Dataset entries:
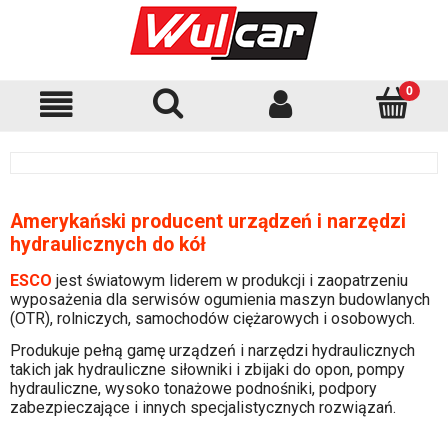
Amerykański producent urządzeń i narzędzi
hydraulicznych do kół
ESCO
jest światowym liderem w produkcji i zaopatrzeniu
wyposażenia dla serwisów ogumienia maszyn budowlanych
(OTR), rolniczych, samochodów ciężarowych i osobowych.
Produkuje pełną gamę urządzeń i narzędzi hydraulicznych
takich jak hydrauliczne siłowniki i zbijaki do opon, pompy
hydrauliczne, wysoko tonażowe podnośniki, podpory
zabezpieczające i innych specjalistycznych rozwiązań.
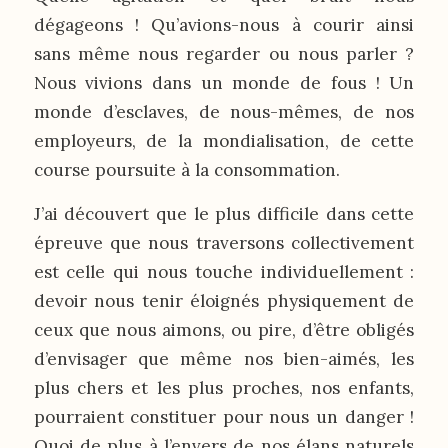
dégageons ! Qu’avions-nous à courir ainsi
sans même nous regarder ou nous parler ?
Nous vivions dans un monde de fous ! Un
monde d’esclaves, de nous-mêmes, de nos
employeurs, de la mondialisation, de cette
course poursuite à la consommation.
J’ai découvert que le plus difficile dans cette
épreuve que nous traversons collectivement
est celle qui nous touche individuellement :
devoir nous tenir éloignés physiquement de
ceux que nous aimons, ou pire, d’être obligés
d’envisager que même nos bien-aimés, les
plus chers et les plus proches, nos enfants,
pourraient constituer pour nous un danger !
Quoi de plus à l’envers de nos élans naturels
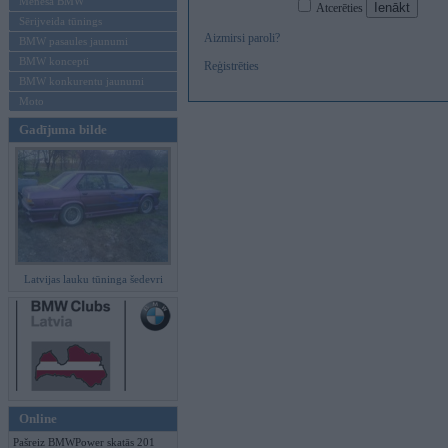
Mēneša BMW
Atcerēties
Sērijveida tūnings
Aizmirsi paroli?
BMW pasaules jaunumi
BMW koncepti
Reģistrēties
BMW konkurentu jaunumi
Moto
Gadījuma bilde
Latvijas lauku tūninga šedevri
Online
Pašreiz BMWPower skatās 201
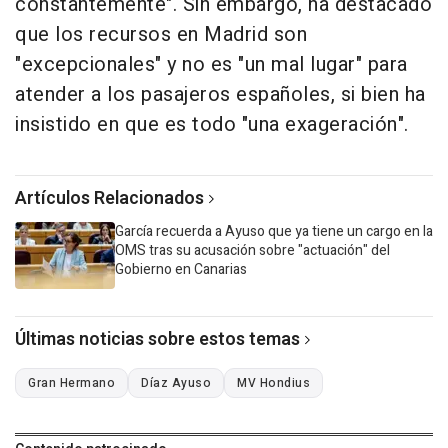
constantemente". Sin embargo, ha destacado
que los recursos en Madrid son
"excepcionales" y no es "un mal lugar" para
atender a los pasajeros españoles, si bien ha
insistido en que es todo "una exageración".
Artículos Relacionados
García recuerda a Ayuso que ya tiene un cargo en la
OMS tras su acusación sobre "actuación" del
Gobierno en Canarias
Últimas noticias sobre estos temas
Gran Hermano
Díaz Ayuso
MV Hondius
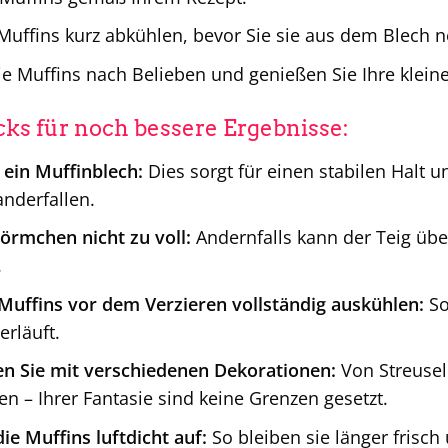
 Muffins kurz abkühlen, bevor Sie sie aus dem Blech
die Muffins nach Belieben und genießen Sie Ihre klein
cks für noch bessere Ergebnisse:
ein Muffinblech:
Dies sorgt für einen stabilen Halt 
nderfallen.
Förmchen nicht zu voll:
Andernfalls kann der Teig übe
.
 Muffins vor dem Verzieren vollständig auskühlen:
So
erläuft.
n Sie mit verschiedenen Dekorationen:
Von Streusel
en – Ihrer Fantasie sind keine Grenzen gesetzt.
ie Muffins luftdicht auf:
So bleiben sie länger frisch 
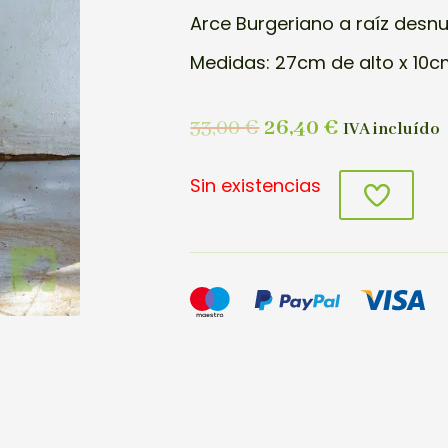
Arce Burgeriano a raíz desn
Medidas: 27cm de alto x 10c
33,00
€
26,40
€
IVA incluído
Sin existencias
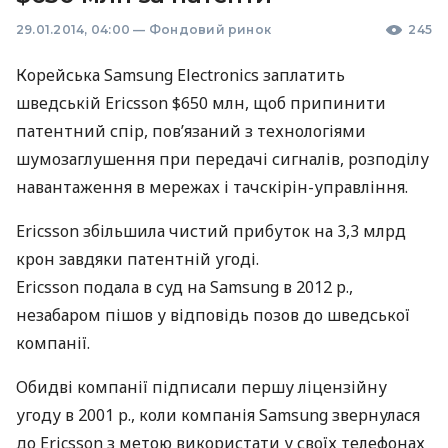
29.01.2014, 04:00
—
Фондовий ринок
245
Корейська Samsung Electronics заплатить
шведській Ericsson $650 млн, щоб припинити
патентний спір, пов’язаний з технологіями
шумозаглушення при передачі сигналів, розподілу
навантаження в мережах і тачскірін-управління.
Ericsson збільшила чистий прибуток на 3,3 млрд
крон завдяки патентній угоді.
Ericsson подала в суд на Samsung в 2012 р.,
незабаром пішов у відповідь позов до шведської
компанії.
Обидві компанії підписали першу ліцензійну
угоду в 2001 р., коли компанія Samsung звернулася
до Ericsson з метою використати у своїх телефонах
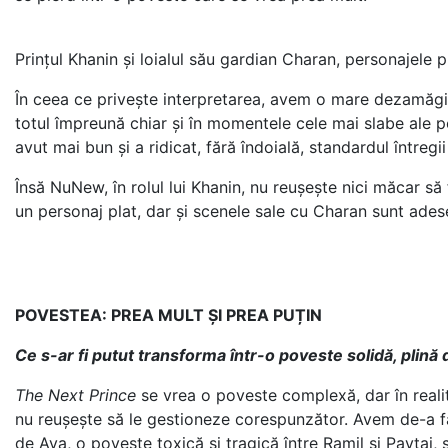
Prințul Khanin și loialul său gardian Charan, personajele 
În ceea ce privește interpretarea, avem o mare dezamăgire.
totul împreună chiar și în momentele cele mai slabe ale po
avut mai bun și a ridicat, fără îndoială, standardul întregii 
Însă NuNew, în rolul lui Khanin, nu reușește nici măcar să 
un personaj plat, dar și scenele sale cu Charan sunt ades
POVESTEA: PREA MULT ȘI PREA PUȚIN
Ce s-ar fi putut transforma într-o poveste solidă, plină 
The Next Prince
se vrea o poveste complexă, dar în realit
nu reușește să le gestioneze corespunzător. Avem de-a fa
de Ava, o poveste toxică și tragică între Ramil și Paytai, ș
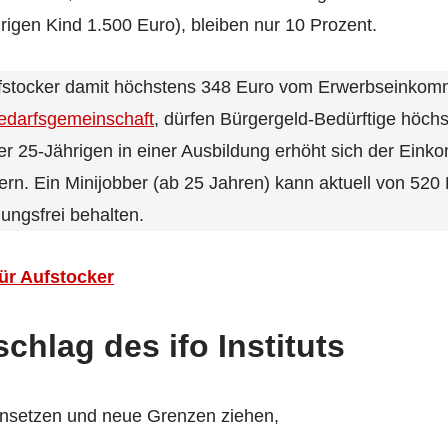
igen Kind 1.500 Euro), bleiben nur 10 Prozent.
ufstocker damit höchstens 348 Euro vom Erwerbseinkomm
edarfsgemeinschaft
, dürfen Bürgergeld-Bedürftige höch
er 25-Jährigen in einer Ausbildung erhöht sich der Ein
ern. Ein Minijobber (ab 25 Jahren) kann aktuell von 5
ngsfrei behalten.
ür Aufstocker
hlag des ifo Instituts
t ansetzen und neue Grenzen ziehen,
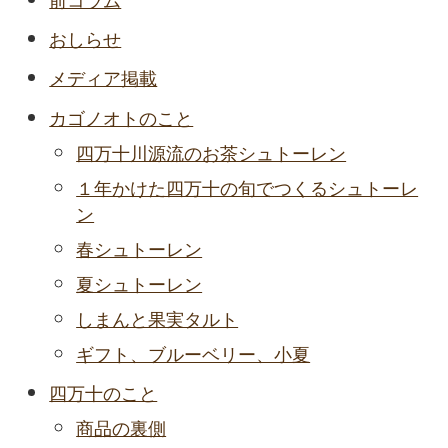
おしらせ
メディア掲載
カゴノオトのこと
四万十川源流のお茶シュトーレン
１年かけた四万十の旬でつくるシュトーレ
ン
春シュトーレン
夏シュトーレン
しまんと果実タルト
ギフト、ブルーベリー、小夏
四万十のこと
商品の裏側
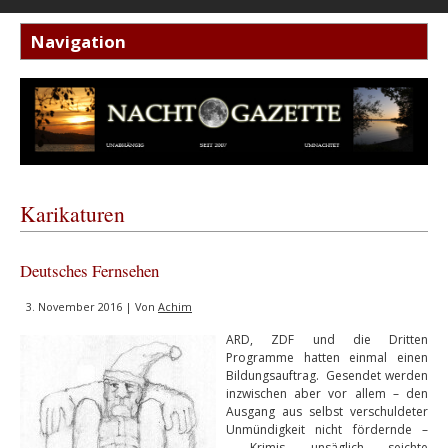
Karikaturen
Deutsches Fernsehen
3. November 2016 | Von
Achim
ARD, ZDF und die Dritten
Programme hatten einmal einen
Bildungsauftrag. Gesendet werden
inzwischen aber vor allem – den
Ausgang aus selbst verschuldeter
Unmündigkeit nicht fördernde –
Krimis, unsäglich seichte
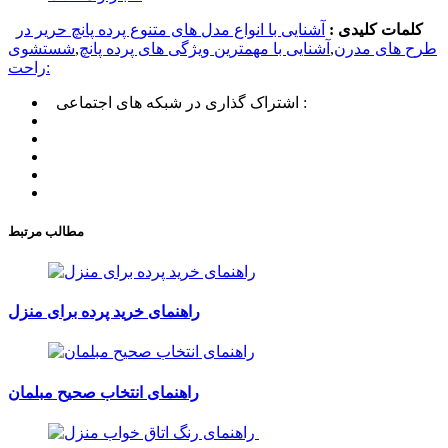
کلمات کلیدی :
آشنایی با انواع مدل های متنوع پرده پانچ حریر در
طرح های مدرن
,
آشنایی با مهمترین ویژگی های پرده پانچ
,
شستشوی
راحت:
اشتراک گذاری در شبکه های اجتماعی :
مطالب مرتبط
راهنمای خرید پرده برای منزل
راهنمای انتخاب صحیح مبلمان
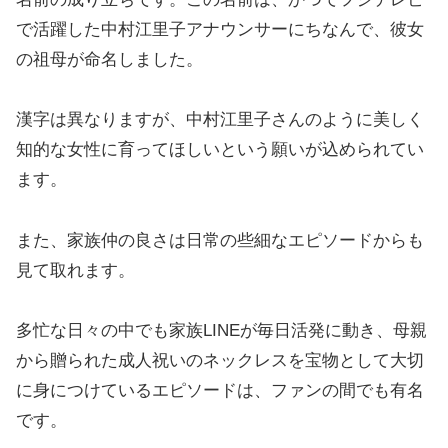
で活躍した中村江里子アナウンサーにちなんで、彼女
の祖母が命名しました。
漢字は異なりますが、中村江里子さんのように美しく
知的な女性に育ってほしいという願いが込められてい
ます。
また、家族仲の良さは日常の些細なエピソードからも
見て取れます。
多忙な日々の中でも家族LINEが毎日活発に動き、母親
から贈られた成人祝いのネックレスを宝物として大切
に身につけているエピソードは、ファンの間でも有名
です。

*Work item*
Which lines above contain "dans"? Show each of them.

*Reply to the task*
Nous vivions dans un monde de fous ! Un
J’ai découvert que le plus difficile dans cette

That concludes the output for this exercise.